ACTION ITEM: Show every line below where "игроку" can be found.

--------------------

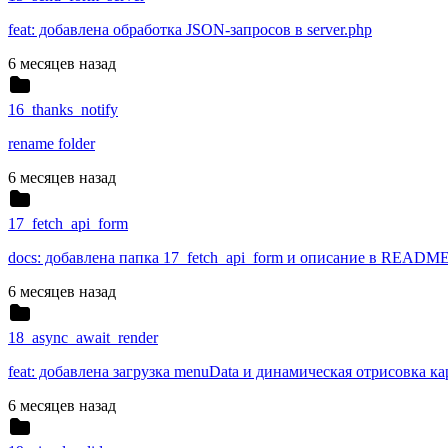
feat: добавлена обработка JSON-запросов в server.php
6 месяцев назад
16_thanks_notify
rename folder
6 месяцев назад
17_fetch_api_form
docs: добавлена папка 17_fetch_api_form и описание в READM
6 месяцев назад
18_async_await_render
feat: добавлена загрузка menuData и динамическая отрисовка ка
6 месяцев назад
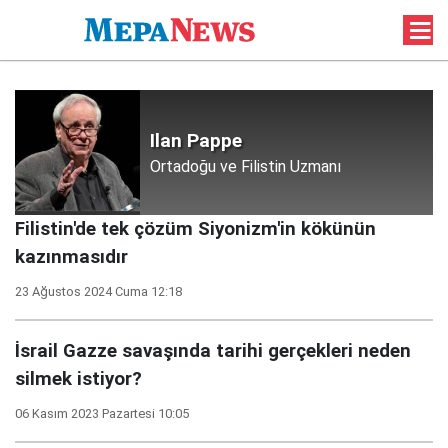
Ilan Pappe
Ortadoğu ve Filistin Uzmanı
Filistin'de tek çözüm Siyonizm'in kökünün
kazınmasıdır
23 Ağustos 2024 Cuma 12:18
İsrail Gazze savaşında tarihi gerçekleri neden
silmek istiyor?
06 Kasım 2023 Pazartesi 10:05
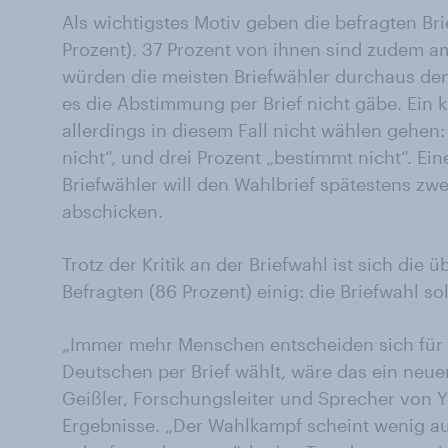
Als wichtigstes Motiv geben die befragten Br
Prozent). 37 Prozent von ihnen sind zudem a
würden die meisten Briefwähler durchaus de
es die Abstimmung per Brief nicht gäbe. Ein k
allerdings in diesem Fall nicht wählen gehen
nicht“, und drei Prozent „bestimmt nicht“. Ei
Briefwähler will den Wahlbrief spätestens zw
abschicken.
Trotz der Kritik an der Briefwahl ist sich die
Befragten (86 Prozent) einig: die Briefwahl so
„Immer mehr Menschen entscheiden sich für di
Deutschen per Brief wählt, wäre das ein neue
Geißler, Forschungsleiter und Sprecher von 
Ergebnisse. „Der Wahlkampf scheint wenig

--------------------

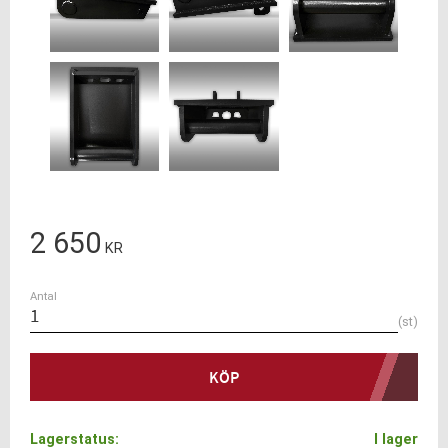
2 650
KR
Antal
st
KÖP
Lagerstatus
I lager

--------------------

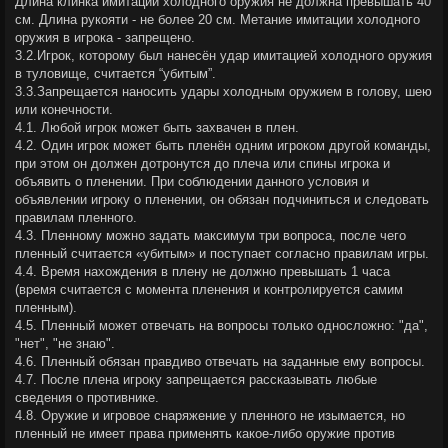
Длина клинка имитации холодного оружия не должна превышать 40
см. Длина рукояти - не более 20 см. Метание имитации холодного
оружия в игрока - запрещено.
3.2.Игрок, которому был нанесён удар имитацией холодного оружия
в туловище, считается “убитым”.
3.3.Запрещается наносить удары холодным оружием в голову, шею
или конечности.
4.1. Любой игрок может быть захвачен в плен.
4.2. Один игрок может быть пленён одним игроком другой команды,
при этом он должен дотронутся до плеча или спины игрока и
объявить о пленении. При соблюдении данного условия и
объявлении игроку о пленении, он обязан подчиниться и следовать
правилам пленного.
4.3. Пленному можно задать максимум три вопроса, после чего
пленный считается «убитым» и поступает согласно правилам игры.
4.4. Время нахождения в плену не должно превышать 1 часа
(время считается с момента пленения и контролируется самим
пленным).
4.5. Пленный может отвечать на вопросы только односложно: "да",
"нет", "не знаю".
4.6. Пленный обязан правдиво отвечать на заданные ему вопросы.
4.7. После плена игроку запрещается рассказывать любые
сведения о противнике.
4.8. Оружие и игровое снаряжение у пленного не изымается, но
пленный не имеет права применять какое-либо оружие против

--------------------

REPLY:
объявлении игроку о пленении, он обязан подчиниться и следовать
4.7. После плена игроку запрещается рассказывать любые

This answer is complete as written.